Autre argument: d’après les chiffres de l’OFS, on constate que la majorité des jeunes en formation sont eux-mêmes enfants de diplômés. Il serait donc logique qu’ils participent davantage aux frais de leur scolarité, d’autant qu’ils gagnent en moyenne plus sur le marché du travail que le reste de la population. Des mesures seraient par ailleurs renforcées afin de ne pas limiter l’accès: bourses, prêts, etc.
Les opposants à une telle augmentation s’insurgent en raison de la démocratisation de l’éducation. Une telle perspective vise à ce que chacun puisse réaliser sa formation, selon ses capacités et ses intérêts, plutôt que contraint par sa situation économique. Pour certains spécialistes, accroître le montant de la taxe universitaire irait donc à l’encontre du rôle prépondérant de l’établissement: recruter et former les meilleurs étudiants, peu importe leur origine sociale.
Comment dès lors assurer un accès aux études tertiaires pour tous, même les plus défavorisés, tout en préservant la formation et le bien-être des étudiants?

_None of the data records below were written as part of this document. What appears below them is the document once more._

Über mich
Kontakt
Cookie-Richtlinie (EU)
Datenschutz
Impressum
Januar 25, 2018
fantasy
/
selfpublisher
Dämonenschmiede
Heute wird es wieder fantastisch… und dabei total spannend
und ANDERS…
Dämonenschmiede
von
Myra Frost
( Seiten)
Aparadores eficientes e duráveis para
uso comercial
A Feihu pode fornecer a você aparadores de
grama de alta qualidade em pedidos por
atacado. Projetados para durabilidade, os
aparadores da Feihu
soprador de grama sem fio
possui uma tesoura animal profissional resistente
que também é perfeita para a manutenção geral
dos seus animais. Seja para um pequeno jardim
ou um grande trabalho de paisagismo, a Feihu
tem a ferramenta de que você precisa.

Rappelons que la taxe de formation perçue est minime en comparaison des coûts de l’enseignement. En effet, l’éducation représente en Suisse environ 19,5 % des dépenses publiques, dont 24 % pour le domaine tertiaire A (universités, hautes écoles, EPF). Il convient aussi de relever que la participation individuelle, perçue sous forme de taxes universitaires, est faible en comparaison avec d’autres pays (USA, Canada, Grande-Bretagne, France, etc.)

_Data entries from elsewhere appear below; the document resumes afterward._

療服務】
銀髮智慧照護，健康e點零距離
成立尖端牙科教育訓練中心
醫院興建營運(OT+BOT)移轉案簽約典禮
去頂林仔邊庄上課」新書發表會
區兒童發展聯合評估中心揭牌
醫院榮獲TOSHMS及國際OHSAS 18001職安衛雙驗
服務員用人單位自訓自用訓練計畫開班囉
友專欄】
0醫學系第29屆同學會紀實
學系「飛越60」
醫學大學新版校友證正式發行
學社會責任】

Une question demeure toutefois. La sélection doit-elle vraiment passer par le porte-monnaie? Posée comme telle, cela reste impensable, mais c’est pourtant ce qu’une hausse des frais de scolarité engendrerait. Bien qu’on assure que les bourses seraient adaptées et qu’il existerait de nombreux moyens d’obtenir des subsides pour ceux qui ne peuvent payer leurs études, une augmentation des coûts suffirait certainement à en décourager plus d’un.
Serait-ce donc une sélection sur les capacités de persévérance et de résistance aux longues démarches administratives? Assurément pas une solution. Pourquoi ne pas alors en revenir à l’examen d’entrée? Afin d’éviter les sélections en fin de première année, parce qu’on sait tous que, dans la plupart des facultés, la correction des examens de la première session est bien plus sévère – l’occasion de faire un tri donc. Seulement 25 % des étudiants en médecine réussissent leur première année.
Un examen d’entrée éviterait la perte de nombreux mois à bien des jeunes qui se retrouvent dépourvus après leur échec et abandonnent. Pareil pour les branches de master telles la logopédie qui ne prennent que très peu d’étudiants, malgré le fait que la majorité a passé avec succès l’étape précédente. Que faire de trois ans de bachelor en logopédie pour au final se voir refuser l’entrée au master de la même branche parce que le nombre de places est limité?
Et si le numerus clausus à l’entrée au bachelor était la solution? Plusieurs universités suisses allemandes l’ont adopté. Aujourd’hui, elles enregistrent un taux de réussite de 80 %.